Certainly, it wasn’t quite business as usual Wednesday with everyone being required to wear facemasks and to social distance in line. But by the time skis found snow, it almost felt like all was finally right with the world.
“The ski season always seemed to be that one constant until last March, then we got the call,” Aspen Mountain manager J.T. Welden said. “The reports from the other resorts that are open in the state were that everyone was very well behaved and aware of all the new guidelines and luckily skiing and riding is so important to people they are really going to be sure they are doing everything they are supposed to to make sure we can all keep skiing and riding.”
A sizeable line had formed Wednesday morning at the base of Aspen Mountain prior to opening, but it only took about 20 minutes to get the initial push up the gondola. On top of the 160 acres available on Ajax, there was around 86 acres of terrain open at Snowmass. Both resorts had originally been scheduled to open Thanksgiving Day, as is the norm, but Skico decided to get the season going a day early to help deal with holiday crowds.
Other than a minor glitch with some tickets and passes not working, which Skico quickly figured out, there were no major hiccups despite more than an eight-month offseason.
“Things went really smoothly this morning,” Ertl said. “I do think having skiing and riding available and having our lifts turning is so important for mental health as much as it is for physical. It does allow us to be out here together, outdoors, and in a healthier environment than indoors eating a meal together.”

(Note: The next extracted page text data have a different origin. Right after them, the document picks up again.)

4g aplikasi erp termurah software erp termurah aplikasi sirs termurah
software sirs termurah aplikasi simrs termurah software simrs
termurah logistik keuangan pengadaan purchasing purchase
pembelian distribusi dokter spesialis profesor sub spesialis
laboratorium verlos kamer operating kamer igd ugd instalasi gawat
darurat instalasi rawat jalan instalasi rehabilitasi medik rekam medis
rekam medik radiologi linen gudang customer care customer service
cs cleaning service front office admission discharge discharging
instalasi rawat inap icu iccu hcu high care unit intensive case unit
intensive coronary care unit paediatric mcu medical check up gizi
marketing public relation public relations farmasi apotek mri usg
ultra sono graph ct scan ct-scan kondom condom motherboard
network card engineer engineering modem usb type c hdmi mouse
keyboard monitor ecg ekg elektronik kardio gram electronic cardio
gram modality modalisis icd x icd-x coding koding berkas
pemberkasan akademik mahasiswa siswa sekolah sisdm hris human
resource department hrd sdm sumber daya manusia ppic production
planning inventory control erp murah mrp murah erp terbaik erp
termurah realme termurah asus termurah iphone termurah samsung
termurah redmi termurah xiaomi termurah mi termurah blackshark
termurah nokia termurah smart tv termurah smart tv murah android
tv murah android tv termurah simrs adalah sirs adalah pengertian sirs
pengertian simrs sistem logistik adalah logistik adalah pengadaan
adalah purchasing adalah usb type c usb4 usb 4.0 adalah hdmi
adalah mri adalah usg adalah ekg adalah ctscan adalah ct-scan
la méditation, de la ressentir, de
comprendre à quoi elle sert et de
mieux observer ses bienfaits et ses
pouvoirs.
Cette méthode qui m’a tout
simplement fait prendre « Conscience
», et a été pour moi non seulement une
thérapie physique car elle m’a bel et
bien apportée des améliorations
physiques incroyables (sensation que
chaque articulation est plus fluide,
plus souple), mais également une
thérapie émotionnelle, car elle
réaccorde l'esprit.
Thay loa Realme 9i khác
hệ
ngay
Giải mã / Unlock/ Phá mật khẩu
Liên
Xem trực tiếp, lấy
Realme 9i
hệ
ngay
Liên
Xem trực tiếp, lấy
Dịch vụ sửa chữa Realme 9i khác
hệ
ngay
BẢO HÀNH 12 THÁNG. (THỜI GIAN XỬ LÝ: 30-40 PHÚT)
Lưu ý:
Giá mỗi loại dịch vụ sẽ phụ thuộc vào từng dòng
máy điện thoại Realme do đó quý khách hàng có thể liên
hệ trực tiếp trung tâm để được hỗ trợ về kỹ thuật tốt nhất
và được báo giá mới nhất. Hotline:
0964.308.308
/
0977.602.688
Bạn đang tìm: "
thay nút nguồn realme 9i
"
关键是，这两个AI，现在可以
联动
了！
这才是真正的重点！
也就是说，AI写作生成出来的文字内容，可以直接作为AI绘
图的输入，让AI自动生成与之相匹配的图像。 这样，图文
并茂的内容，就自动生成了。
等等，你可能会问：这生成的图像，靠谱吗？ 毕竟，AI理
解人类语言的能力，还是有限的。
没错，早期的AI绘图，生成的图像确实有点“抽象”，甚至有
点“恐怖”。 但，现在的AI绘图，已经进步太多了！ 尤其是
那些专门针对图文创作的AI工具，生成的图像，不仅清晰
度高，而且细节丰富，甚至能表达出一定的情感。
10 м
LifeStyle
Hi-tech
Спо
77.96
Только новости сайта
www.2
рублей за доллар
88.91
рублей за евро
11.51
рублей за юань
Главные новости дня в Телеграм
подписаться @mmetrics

Another key reason why opening day was so successful was because of the good snow. This is the first opening where Aspen Mountain had top-to-bottom snowmaking available, and to combine that with this week’s latest storm made for primo conditions up top.
“It’s game-changing,” Skico President and CEO Mike Kaplan said Wednesday morning of the snowmaking. “If it wasn’t for that new snowmaking, we’d be doing laps off Nell. It’s incredible.”
The roughly 160 acres available Wednesday matched that of 2019, but didn’t quite reach the 180 acres that were skiable on opening day in 2018. There was only 100 acres available on opening day in 2017, and 2016 was the last time that opening day only included the Little Nell chairlift, the bottom most lift other than the gondola.
On Wednesday, Skico was operating the gondola, Little Nell, Bell, Ajax Express and Gents Ridge chairlifts on Aspen Mountain. Welden said they’d have an additional 30 acres available on Thursday, and Ertl said they are close to being able to open the entire Copper Bowl run. Anything beyond that will require some extra help from Mother Nature.
Also Thursday, Skico will open the Thunder Bowl lift at Aspen Highlands for a single day before the track will be returned to the Aspen Valley Ski & Snowboard Club, which uses it as part of its Stapleton Training Center. At Buttermilk, the Panda Peak beginner’s terrain and lift will also be open Thursday through Saturday.
Highlands will open fully for the season on Dec. 12, and Buttermilk will open on Dec. 18.
All open ski runs will remain closed to uphill traffic from 9 a.m. to 5 p.m. through Sunday.
“To be around people and smiles and happiness and wind in your face, it’s been great,” Ertl said. “I know we are all dealing with the fatigue of it and we hate having things over our faces. We are used to being able to engage and smile and just talk to each other not through a covering. But today was an example of if we can do that every day, we are going to have a great season.”